COLUMN - De beerput ging open; de verhalen van vrouwen die door Harvey Weinstein waren belaagd, stroomden eruit. Ineens werden de goede vragen gesteld. Niet: wat hadden die vrouwen verkeerd gedaan, maar: waarom hadden de mannen die ervan wisten, niets gezegd? Niet: hoe hadden deze vrouwen zich moeten gedragen om dit te voorkomen, maar: hoe kon hij zo lang wegkomen met zulk misselijk machtsmisbruik? Niet: waarom hebben deze vrouwen Weinsteins wangedrag niet eerder aangekaart (een deel deed dat, maar werd als aandachttrekker weggezet), maar: hoe kun je zulke intimidatie voorkomen?
Sindsdien gebruiken vrouwen op Twitter de hashtag #metoo, om te verduidelijken hoe vaak ze met seksuele intimidatie en verkrachting te maken hebben gehad. De tweets met die hashtag zijn niet bij te houden, zoveel vliegen er over je scherm. Wat te doen?

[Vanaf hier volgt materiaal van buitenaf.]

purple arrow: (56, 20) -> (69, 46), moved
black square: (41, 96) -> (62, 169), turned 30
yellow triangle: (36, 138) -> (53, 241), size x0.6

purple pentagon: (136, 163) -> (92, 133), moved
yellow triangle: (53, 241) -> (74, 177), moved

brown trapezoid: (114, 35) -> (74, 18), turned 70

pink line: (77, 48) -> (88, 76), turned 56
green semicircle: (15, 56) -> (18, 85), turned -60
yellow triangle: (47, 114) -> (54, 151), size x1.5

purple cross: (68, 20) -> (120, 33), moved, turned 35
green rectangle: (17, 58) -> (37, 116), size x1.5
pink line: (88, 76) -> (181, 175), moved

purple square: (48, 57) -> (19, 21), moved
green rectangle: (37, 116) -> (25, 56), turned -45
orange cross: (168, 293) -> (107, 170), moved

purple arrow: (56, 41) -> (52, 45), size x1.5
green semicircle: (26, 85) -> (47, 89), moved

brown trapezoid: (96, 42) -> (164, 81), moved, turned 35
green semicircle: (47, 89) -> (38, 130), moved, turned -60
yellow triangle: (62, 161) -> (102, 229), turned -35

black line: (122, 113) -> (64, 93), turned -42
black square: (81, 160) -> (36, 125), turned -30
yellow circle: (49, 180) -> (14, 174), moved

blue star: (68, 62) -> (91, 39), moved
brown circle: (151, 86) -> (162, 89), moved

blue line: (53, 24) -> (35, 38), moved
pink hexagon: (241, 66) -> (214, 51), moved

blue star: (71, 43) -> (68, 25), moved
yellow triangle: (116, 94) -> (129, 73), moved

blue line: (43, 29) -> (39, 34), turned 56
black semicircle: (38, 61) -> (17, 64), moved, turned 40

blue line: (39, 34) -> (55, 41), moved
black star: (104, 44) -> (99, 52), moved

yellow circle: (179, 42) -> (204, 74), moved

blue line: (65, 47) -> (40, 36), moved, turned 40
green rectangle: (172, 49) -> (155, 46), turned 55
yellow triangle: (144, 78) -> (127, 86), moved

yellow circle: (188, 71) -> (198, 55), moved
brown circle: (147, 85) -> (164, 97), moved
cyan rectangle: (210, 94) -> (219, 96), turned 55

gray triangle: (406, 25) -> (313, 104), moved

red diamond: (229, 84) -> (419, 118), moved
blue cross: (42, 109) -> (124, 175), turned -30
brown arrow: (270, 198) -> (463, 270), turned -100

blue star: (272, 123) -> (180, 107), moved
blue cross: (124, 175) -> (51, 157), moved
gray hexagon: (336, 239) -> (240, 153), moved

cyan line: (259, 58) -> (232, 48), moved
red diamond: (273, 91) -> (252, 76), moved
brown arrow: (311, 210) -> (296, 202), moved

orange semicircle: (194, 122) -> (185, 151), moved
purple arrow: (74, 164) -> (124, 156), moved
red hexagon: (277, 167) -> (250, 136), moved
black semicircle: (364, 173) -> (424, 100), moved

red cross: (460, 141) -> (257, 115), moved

Mannen moeten vaker ingrijpen, werd meermalen voorgesteld. Het idee is nobel, en er zijn zat mannen die dat oprecht willen en soms ook doen. Maar de suggestie slaat de plank mis: want zelden speelt zulk wangedrag zich openlijk af, zichtbaar, met andere ogen erbij, in de publieke sfeer.
Een op de acht vrouwen in Nederland is ooit verkracht; in 85% van de gevallen was dat door bekenden, en bijna altijd in een thuissituatie. Wie moet er dan iets van zeggen? Die vrouw? Naar haar wordt op dat moment niet geluisterd, dat is nu juist het probleem.